Presence and Partnership

There are several strands to how the naval community offers such reassurance.

There is simple presence at sea and communicating that presence to both the shipping community and any would-be malign actor.

“Our mission at IMSC is providing overwatch, providing detection. We want to try to de-escalate and deter,” Gagnon said. “Being able to have that transparent messaging and exposure on our side and having our ships out there so the merchant community sees them and hears them, so they can have that reassurance, means we can say, ‘Hey, we’re here, we’re doing our job, and you can continue to navigate these waters safely and freely to get to wherever your point of destination is.’”

As to building communication, reassurance and wid­er partnerships, organizations like IMSC and UKMTO act broadly as middlemen between the military and shipping communities, said Cook. “[IMSC’s] job is to monitor the traffic and keep an eye on the shipping. [We] advise and guide and reassure so they are more likely to follow what we’re asking them to do.

“We give them reasons, ‘don’t go there because,’ rather than just a direct order to not go somewhere,” Cook said.

UKMTO also acts as an initial contact hub for ships with security concerns. “If an incident does happen, first point of contact for a merchantman is UKMTO,” Cook said. UKMTO’s contact telephone number can be found on every ship’s bridge.

“UKMTO tends to act like a directory inquiries service,” Cook said. “UKMTO will get calls for every type of incident — an attack, a medical emergency or just a general breakdown. It then decides who to direct the call to. For instance, if it’s a U.S. ship it will go to NCAGS, if it’s a U.K. ship it will go to UKMCC.”

From NCAGS’ perspective, “We’re keeping constant communication on a daily level with the ships. We keep that line of communication open; we also extend it to company security officers. … It’s a reassurance piece,” Grundy said. “It’s a mutual relationship because they can benefit from that constant update. They know a watchstander answers that phone.”

HMS Montrose shepherds a container vessel in the Strait of Hormuz. U.K. ROYAL NAVY

Information Sharing

A central element of this effective communication is information sharing between the military and merchant marine stakeholders. This is a two-way, mutually beneficial process, Gagnon said.

“It’s being able to connect the dots on the information sharing … understanding what avenues we can utilize right now.”
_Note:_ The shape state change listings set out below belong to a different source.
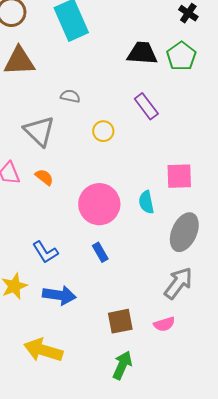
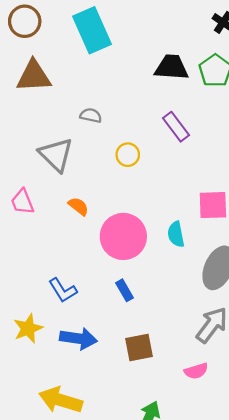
orange semicircle: (44, 177) -> (78, 206), moved
brown square: (120, 321) -> (139, 347), moved

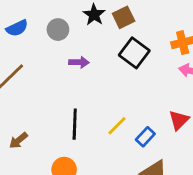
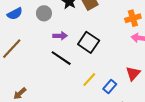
black square: (134, 53) -> (89, 42), moved
black line: (75, 124) -> (61, 58), moved, turned -55

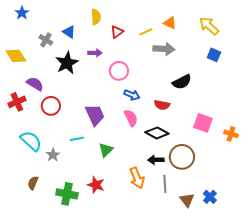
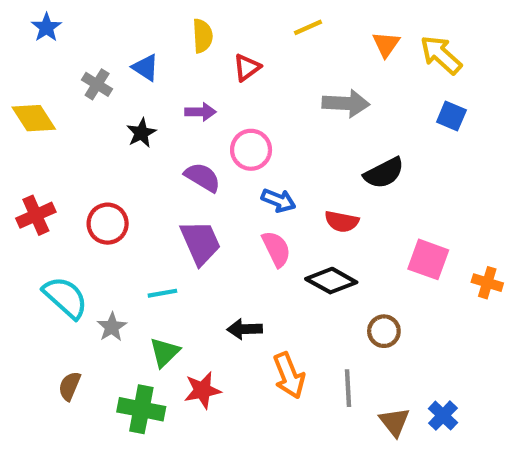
orange triangle: (170, 23) -> (386, 44), moved, turned 40
yellow line: (146, 32) -> (308, 27), moved
black star: (67, 63) -> (141, 133), size x0.6
purple semicircle: (35, 84) -> (203, 177), moved
green triangle: (106, 150) -> (165, 352), moved
brown circle: (182, 157) -> (384, 331), size x0.6
black arrow: (156, 160) -> (245, 329), moved
red star: (96, 185) -> (203, 390), turned -30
He pointed to Sea Vision, a Navy-designed, ship automatic identification system (AIS)-based software product NCAGS uses to monitor shipping. “Sea Vision displays AIS and that’s about as up-to-date as we can get on where merchant shipping is,” he said.

“From an IMSC/CTF Sentinel perspective, we have a 24/7 watchfloor, we’re constantly monitoring systems, but we really are only as good as the communication we get from the ships,” Gagnon said. “Ships being able to do the little things like keeping their AIS up to date and communicating with UKMTO, NCAGS, or whomever if they’re seeing things, and being able to continue to build that trust between the merchant industry and us, is going to be crucial as we move forward.”
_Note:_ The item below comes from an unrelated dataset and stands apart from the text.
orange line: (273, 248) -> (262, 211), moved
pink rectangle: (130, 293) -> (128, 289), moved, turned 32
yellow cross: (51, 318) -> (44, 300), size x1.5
The military community also continually looks at new ways of getting messages out to the shipping community. One route, Gagnon said, is “staying up to date on how we can utilize open-source information opportunities to expose malign activity when it happens,” for example, via social media channels like Twitter. “As technology changes, as the avenues of communication change, being able to stay on top of that, which we are, and being aware of how we can get the word out is really important,” Gagnon said.

Broadening the Base

While the IMSC, NCAGS and UKMTO representatives all viewed the military-merchant marine stakeholder partnership as strong and effective, they said there are ways to make it stronger still: broadening the stakeholder base to include port owners and others, and improving communications between stakeholders.

“At the end of the day, we’re all trying to achieve the same endgame,” Cook said. “What we’re trying to do is increase MDA and ensure the shipping lanes stay open and the merchantmen have the freedom of navigation that they’re entitled to.”